## Exercise:
Would you give again, exactly as written, the lines from the opening of the records to the line with "Eigent­lich haben die Bischofs­kon­fe­ren­zen", that line included and pictures excluded?

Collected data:

<<<<

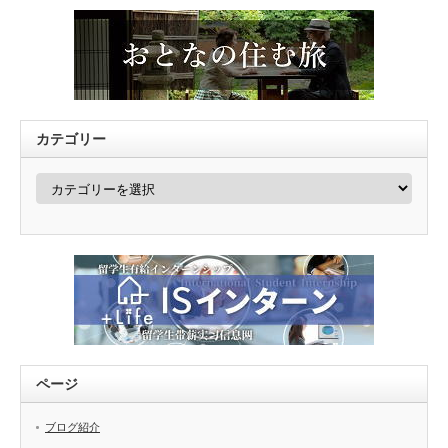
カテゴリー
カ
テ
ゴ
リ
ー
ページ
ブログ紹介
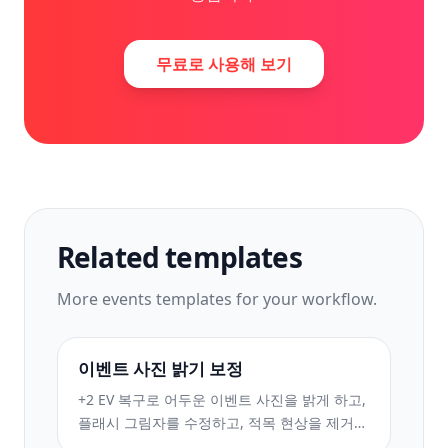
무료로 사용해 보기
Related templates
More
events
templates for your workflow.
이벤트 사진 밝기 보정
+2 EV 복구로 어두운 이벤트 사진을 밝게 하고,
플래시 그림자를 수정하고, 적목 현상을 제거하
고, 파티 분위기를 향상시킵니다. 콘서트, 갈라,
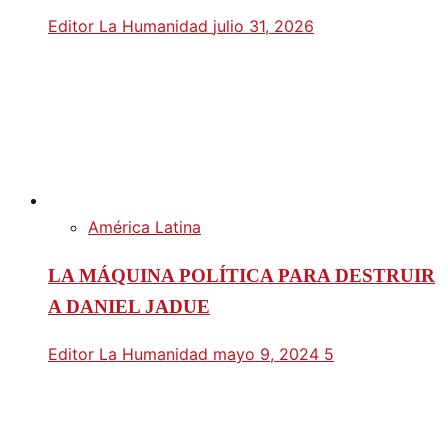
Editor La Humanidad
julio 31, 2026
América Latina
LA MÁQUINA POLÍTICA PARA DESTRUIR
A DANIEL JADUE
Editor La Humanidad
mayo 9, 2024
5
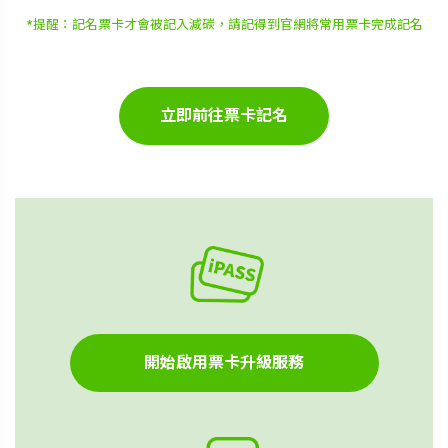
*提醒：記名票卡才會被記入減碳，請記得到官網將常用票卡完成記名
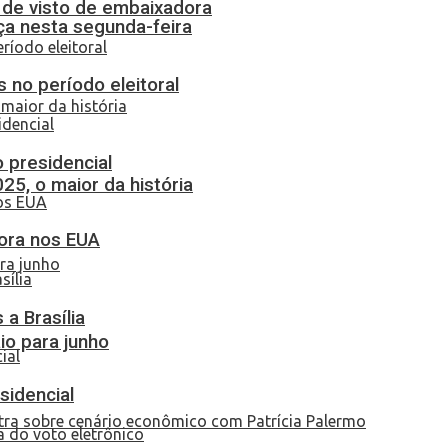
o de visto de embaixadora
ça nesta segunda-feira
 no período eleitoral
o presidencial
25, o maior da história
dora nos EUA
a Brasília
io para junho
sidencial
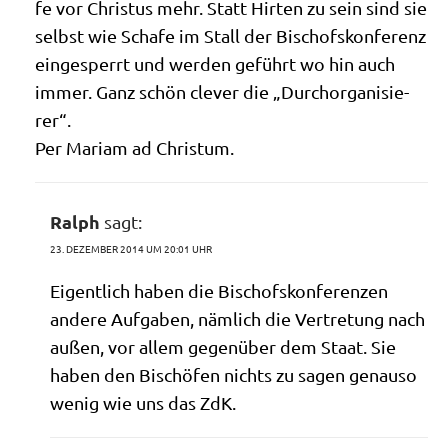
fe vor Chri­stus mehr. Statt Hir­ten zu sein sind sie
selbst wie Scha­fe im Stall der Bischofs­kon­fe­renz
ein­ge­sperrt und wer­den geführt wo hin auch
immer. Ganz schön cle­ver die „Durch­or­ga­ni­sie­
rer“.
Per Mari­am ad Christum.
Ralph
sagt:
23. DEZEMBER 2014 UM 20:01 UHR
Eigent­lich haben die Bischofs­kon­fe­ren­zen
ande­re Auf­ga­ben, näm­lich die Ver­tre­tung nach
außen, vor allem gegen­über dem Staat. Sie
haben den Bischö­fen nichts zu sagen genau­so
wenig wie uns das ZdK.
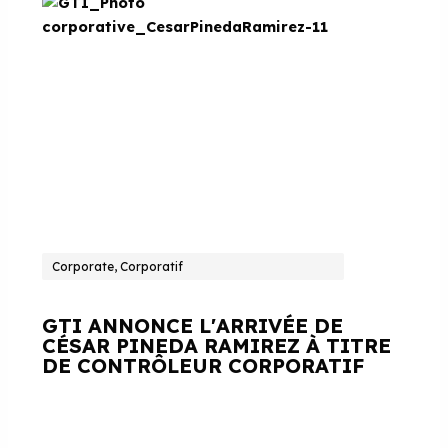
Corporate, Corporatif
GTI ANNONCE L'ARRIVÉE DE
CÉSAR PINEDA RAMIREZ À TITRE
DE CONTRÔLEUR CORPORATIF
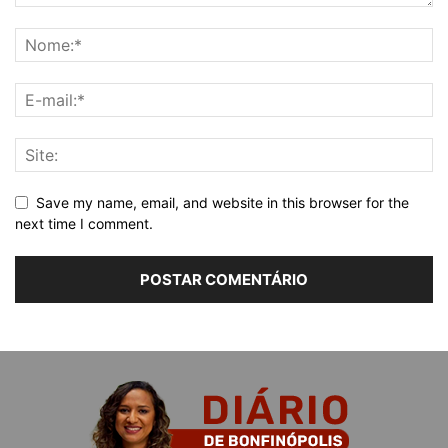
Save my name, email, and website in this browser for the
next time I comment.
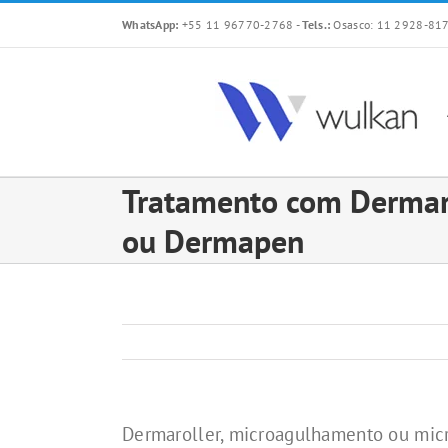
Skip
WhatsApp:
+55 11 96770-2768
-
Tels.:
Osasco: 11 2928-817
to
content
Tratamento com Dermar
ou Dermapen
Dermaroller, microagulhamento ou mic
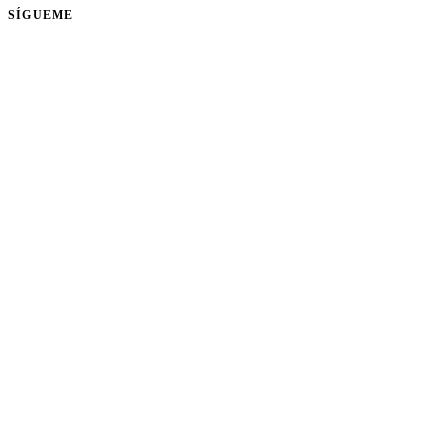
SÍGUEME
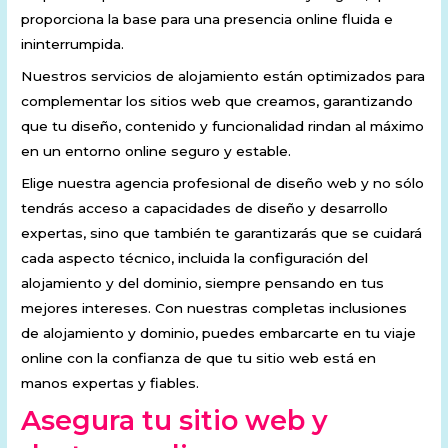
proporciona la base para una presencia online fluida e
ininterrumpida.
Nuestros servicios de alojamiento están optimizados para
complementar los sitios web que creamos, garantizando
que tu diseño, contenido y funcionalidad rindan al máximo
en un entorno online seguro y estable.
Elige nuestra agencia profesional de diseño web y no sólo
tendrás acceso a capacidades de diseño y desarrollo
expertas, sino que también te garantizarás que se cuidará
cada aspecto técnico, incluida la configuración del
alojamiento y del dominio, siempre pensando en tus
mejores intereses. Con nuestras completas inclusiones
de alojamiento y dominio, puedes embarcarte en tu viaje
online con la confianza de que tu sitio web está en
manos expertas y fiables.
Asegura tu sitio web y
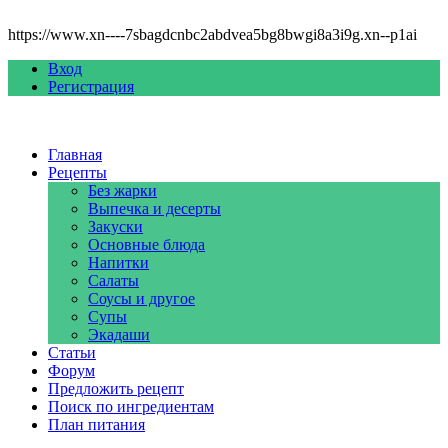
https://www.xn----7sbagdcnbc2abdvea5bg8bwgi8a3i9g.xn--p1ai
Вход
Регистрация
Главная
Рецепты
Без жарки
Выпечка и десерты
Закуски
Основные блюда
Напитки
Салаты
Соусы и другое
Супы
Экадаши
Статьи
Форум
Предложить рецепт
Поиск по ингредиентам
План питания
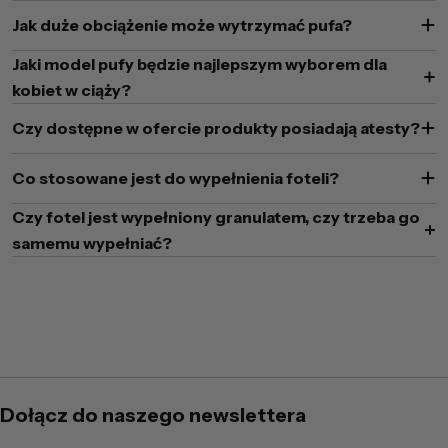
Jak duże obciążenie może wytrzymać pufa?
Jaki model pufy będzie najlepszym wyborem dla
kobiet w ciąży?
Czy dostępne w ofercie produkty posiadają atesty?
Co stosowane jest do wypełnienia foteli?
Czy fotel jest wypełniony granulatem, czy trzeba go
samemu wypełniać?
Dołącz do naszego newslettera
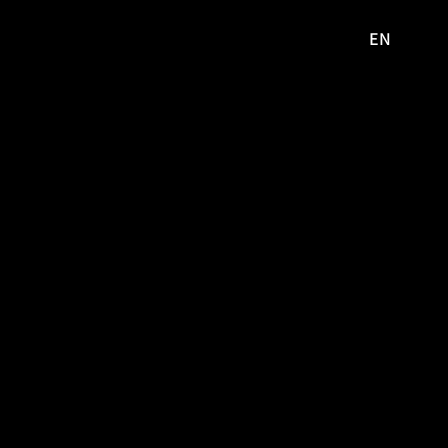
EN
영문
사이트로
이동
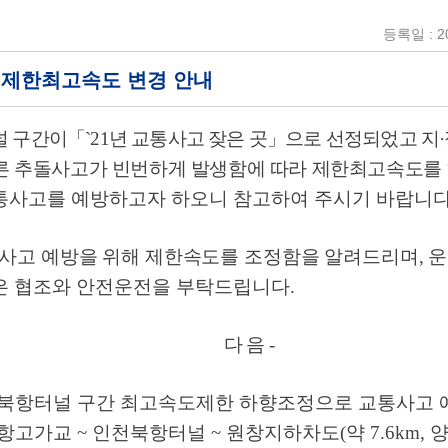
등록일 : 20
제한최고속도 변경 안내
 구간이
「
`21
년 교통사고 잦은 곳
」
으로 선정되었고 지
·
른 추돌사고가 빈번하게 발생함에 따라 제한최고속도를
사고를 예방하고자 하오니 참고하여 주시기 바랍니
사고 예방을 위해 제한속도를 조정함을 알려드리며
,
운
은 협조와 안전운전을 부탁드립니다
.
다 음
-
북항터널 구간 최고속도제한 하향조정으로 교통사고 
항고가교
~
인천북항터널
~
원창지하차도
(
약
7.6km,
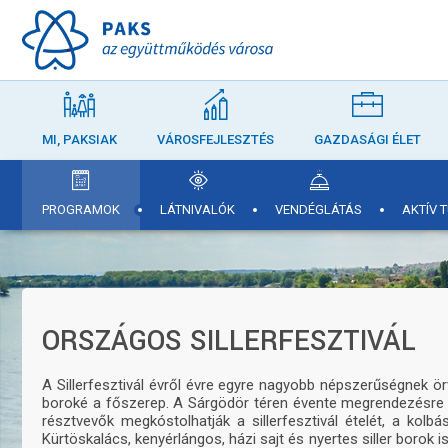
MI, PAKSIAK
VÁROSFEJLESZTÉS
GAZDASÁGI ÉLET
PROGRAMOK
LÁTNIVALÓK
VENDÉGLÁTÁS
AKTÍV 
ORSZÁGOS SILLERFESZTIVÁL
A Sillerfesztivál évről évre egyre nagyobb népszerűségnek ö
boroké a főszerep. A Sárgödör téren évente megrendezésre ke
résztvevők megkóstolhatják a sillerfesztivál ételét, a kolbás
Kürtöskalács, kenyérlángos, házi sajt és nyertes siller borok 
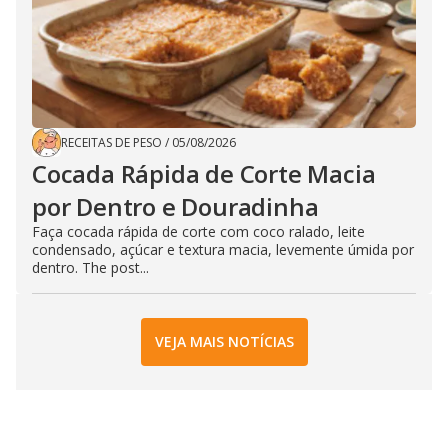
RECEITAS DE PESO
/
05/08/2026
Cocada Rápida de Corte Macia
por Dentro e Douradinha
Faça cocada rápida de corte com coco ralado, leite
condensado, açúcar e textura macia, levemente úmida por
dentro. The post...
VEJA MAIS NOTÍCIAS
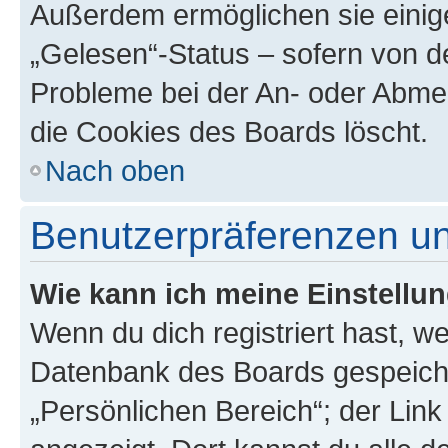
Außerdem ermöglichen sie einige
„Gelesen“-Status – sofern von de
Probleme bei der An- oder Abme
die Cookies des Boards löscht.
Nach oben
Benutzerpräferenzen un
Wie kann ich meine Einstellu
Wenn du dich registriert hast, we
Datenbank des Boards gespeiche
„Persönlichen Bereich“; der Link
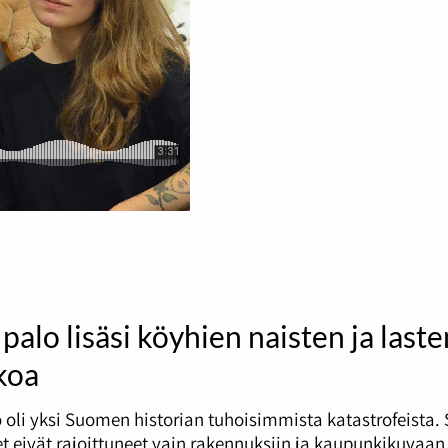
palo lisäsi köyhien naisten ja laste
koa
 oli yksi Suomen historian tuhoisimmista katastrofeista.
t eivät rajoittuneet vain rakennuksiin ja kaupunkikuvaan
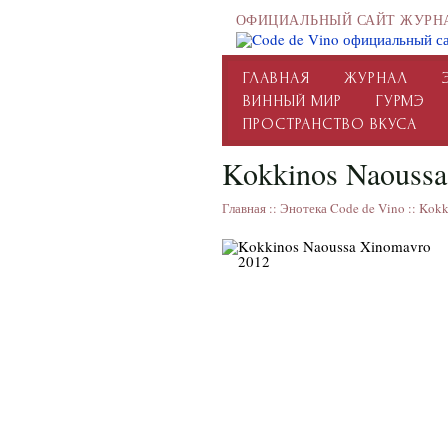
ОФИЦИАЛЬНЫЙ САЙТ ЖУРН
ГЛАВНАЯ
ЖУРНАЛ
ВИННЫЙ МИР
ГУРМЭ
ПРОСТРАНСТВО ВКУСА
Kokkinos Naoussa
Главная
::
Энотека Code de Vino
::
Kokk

>>>>

## Answer area:
カテゴリー
カ
テ
ゴ
リ
ー
ページ
ブログ紹介
무료로 사용해 보기
Related templates
More
events
templates for your workflow.
이벤트 사진 밝기 보정
+2 EV 복구로 어두운 이벤트 사진을 밝게 하고,
플래시 그림자를 수정하고, 적목 현상을 제거하
고, 파티 분위기를 향상시킵니다. 콘서트, 갈라,
Editor La Humanidad
julio 31, 2026
América Latina
LA MÁQUINA POLÍTICA PARA DESTRUIR
A DANIEL JADUE
Editor La Humanidad
mayo 9, 2024
5
*提醒：記名票卡才會被記入減碳，請記得到官網將常用票卡完成記名
o de visto de embaixadora
ça nesta segunda-feira
 no período eleitoral
o presidencial
25, o maior da história
dora nos EUA
a Brasília
io para junho
sidencial
fe vor Chri­stus mehr. Statt Hir­ten zu sein sind sie
selbst wie Scha­fe im Stall der Bischofs­kon­fe­renz
ein­ge­sperrt und wer­den geführt wo hin auch
immer. Ganz schön cle­ver die „Durch­or­ga­ni­sie­
rer“.
Per Mari­am ad Christum.
Ralph
sagt:
23. DEZEMBER 2014 UM 20:01 UHR
Eigent­lich haben die Bischofs­kon­fe­ren­zen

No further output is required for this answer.